-------- Raw data --------
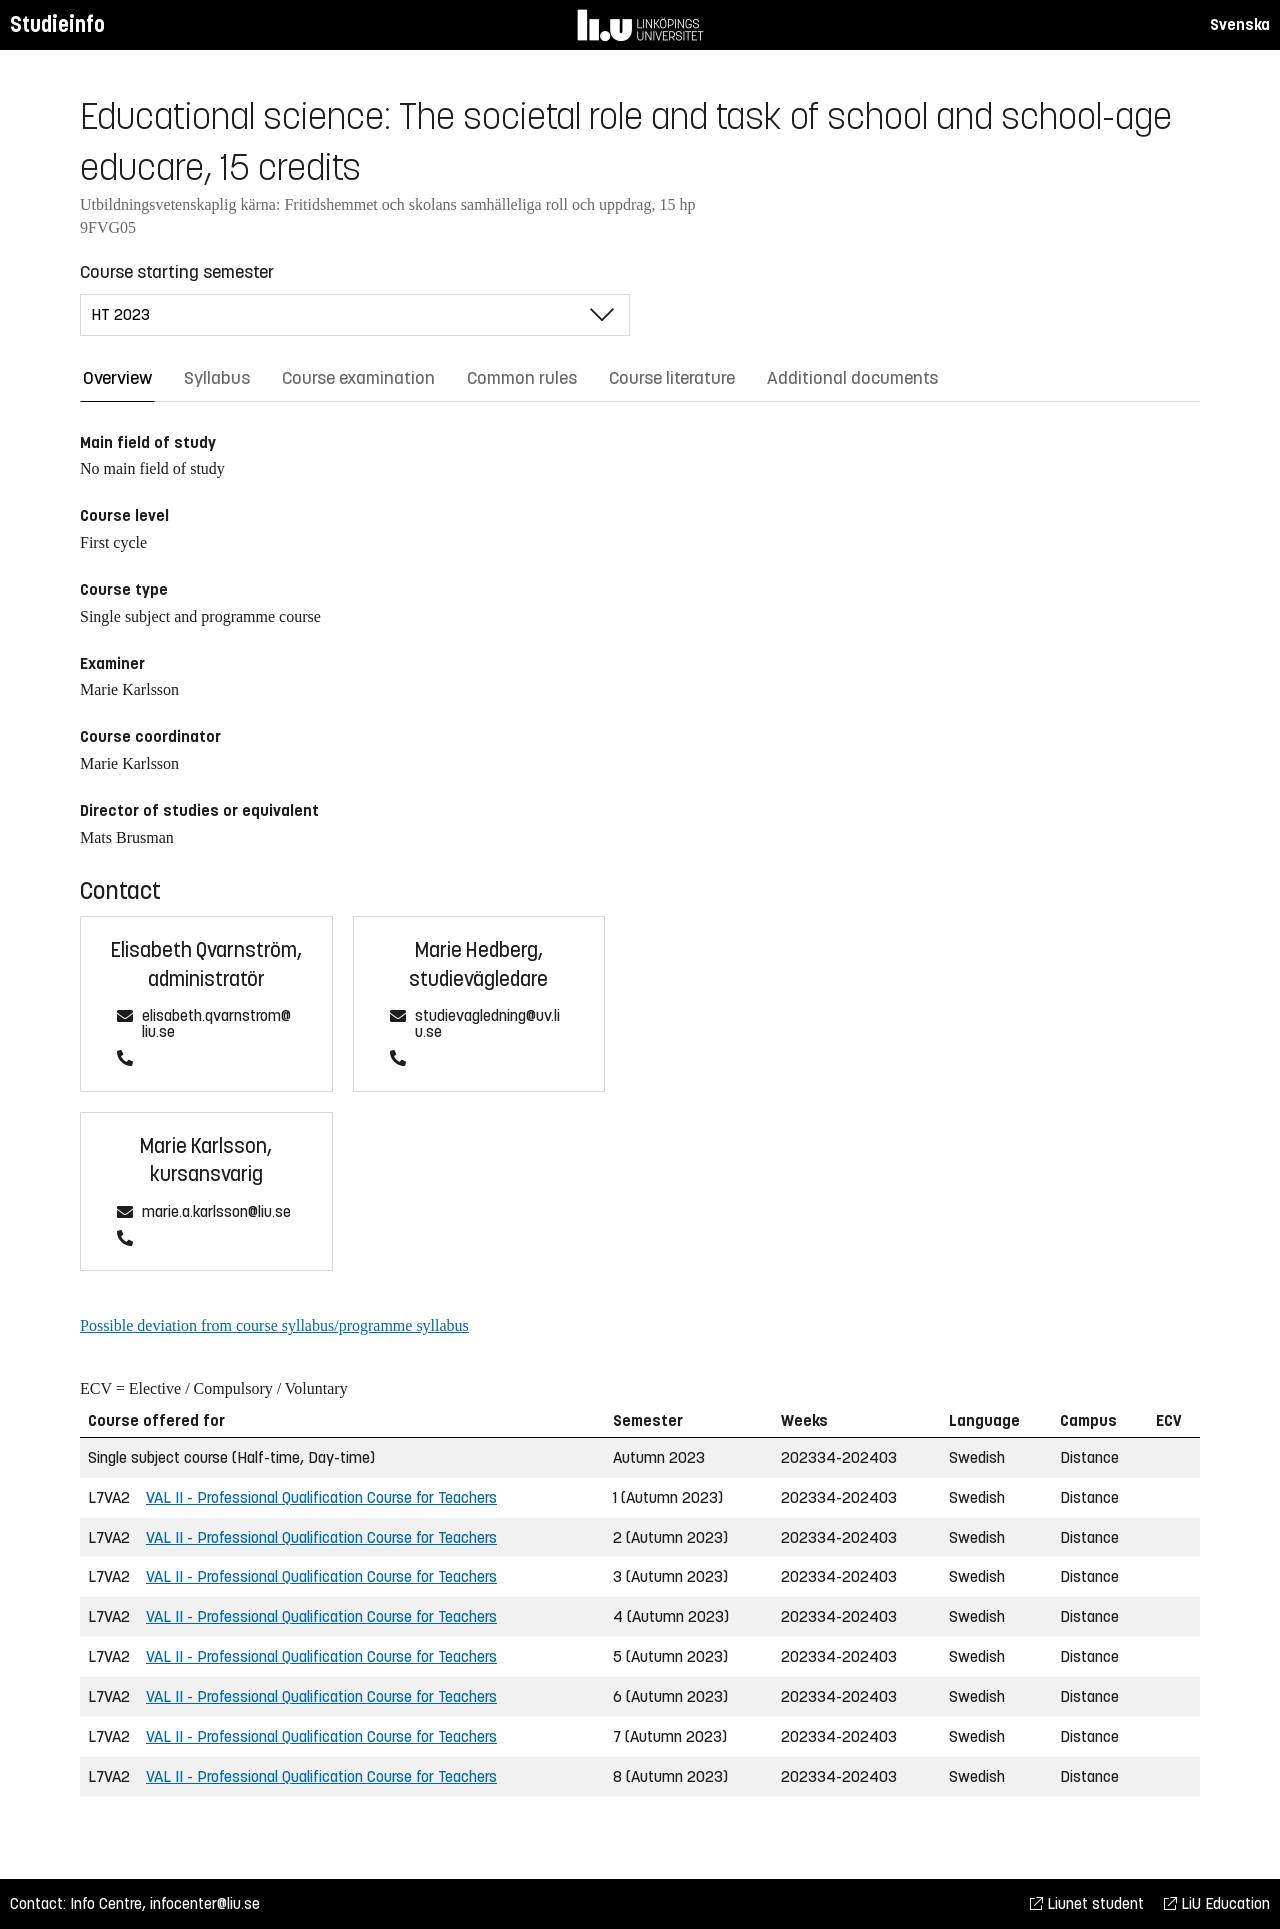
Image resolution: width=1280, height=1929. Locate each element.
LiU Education (1217, 1903)
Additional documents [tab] (852, 378)
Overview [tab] (117, 378)
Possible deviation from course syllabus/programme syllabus (274, 1325)
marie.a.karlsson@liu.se (216, 1212)
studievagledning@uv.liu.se (487, 1024)
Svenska (1240, 24)
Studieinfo (57, 24)
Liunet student (1087, 1903)
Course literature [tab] (672, 378)
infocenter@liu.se (205, 1903)
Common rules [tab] (522, 378)
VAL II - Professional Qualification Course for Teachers (321, 1497)
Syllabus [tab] (217, 378)
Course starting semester (177, 272)
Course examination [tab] (358, 378)
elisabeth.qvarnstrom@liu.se (216, 1024)
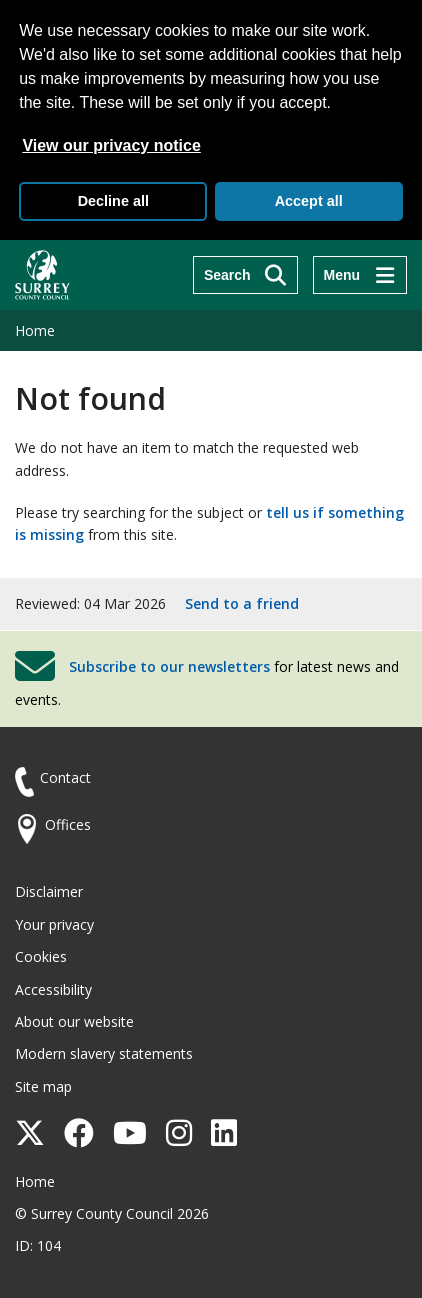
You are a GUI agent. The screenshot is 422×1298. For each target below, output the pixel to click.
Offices (68, 824)
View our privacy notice (111, 145)
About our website (74, 1021)
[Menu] (360, 275)
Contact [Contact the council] (65, 777)
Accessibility (53, 989)
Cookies (41, 956)
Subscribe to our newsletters (169, 666)
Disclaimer (49, 891)
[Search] (245, 275)
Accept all (309, 201)
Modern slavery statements (104, 1053)
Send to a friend (242, 603)
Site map (43, 1086)
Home (35, 330)
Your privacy (54, 924)
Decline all (113, 201)
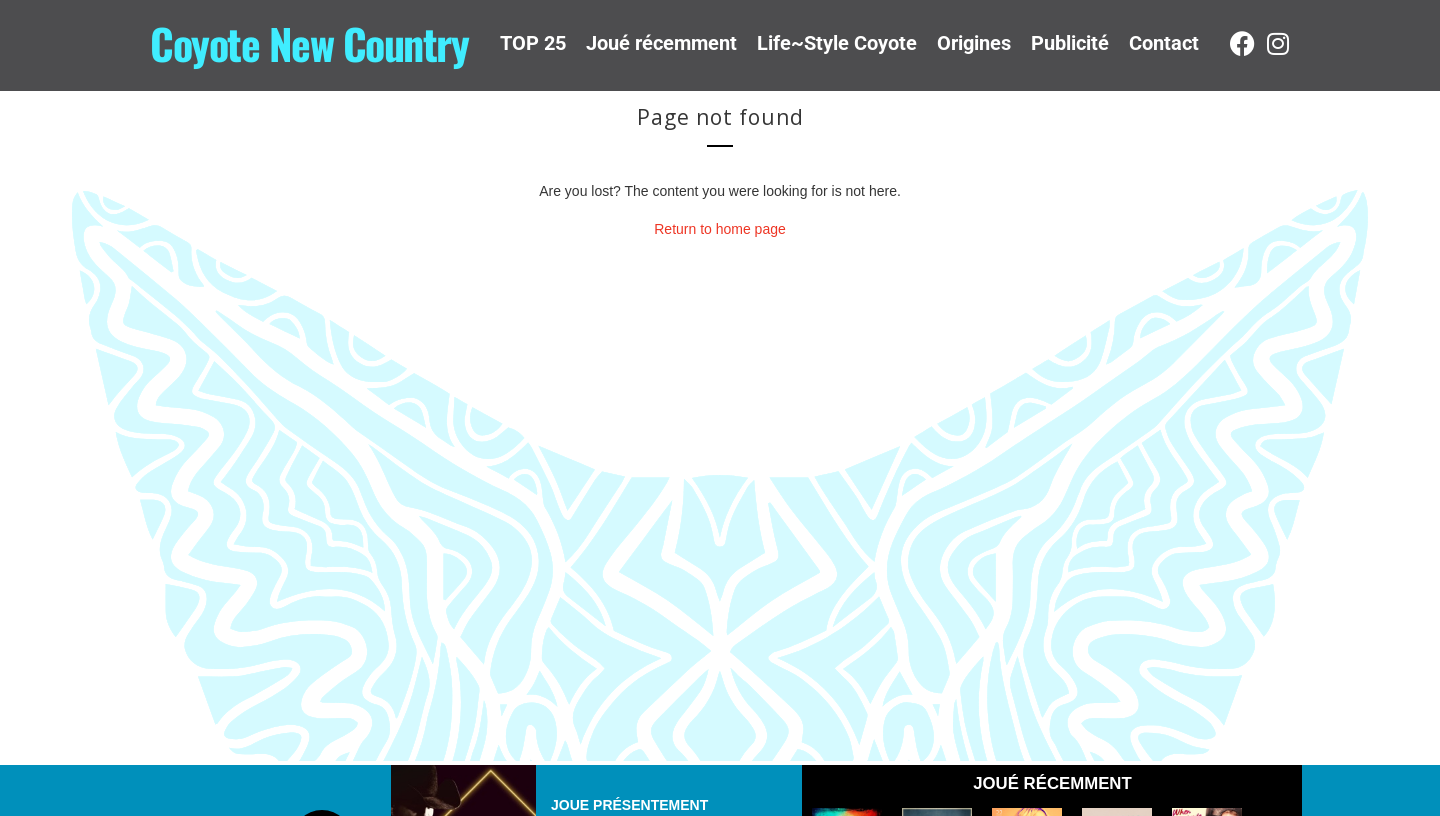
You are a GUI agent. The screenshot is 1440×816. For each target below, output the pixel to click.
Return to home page (720, 229)
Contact (1164, 43)
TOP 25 (533, 43)
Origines (974, 43)
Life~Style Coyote (837, 43)
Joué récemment (661, 43)
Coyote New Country (309, 43)
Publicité (1070, 43)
--------
In the data above, find each line that uses the string "pixel". Copy it.

* Output for this exercise:
You are a GUI agent. The screenshot is 422×1298. For each target below, output the pixel to click.
You are a GUI agent. The screenshot is 1440×816. For each target below, output the pixel to click.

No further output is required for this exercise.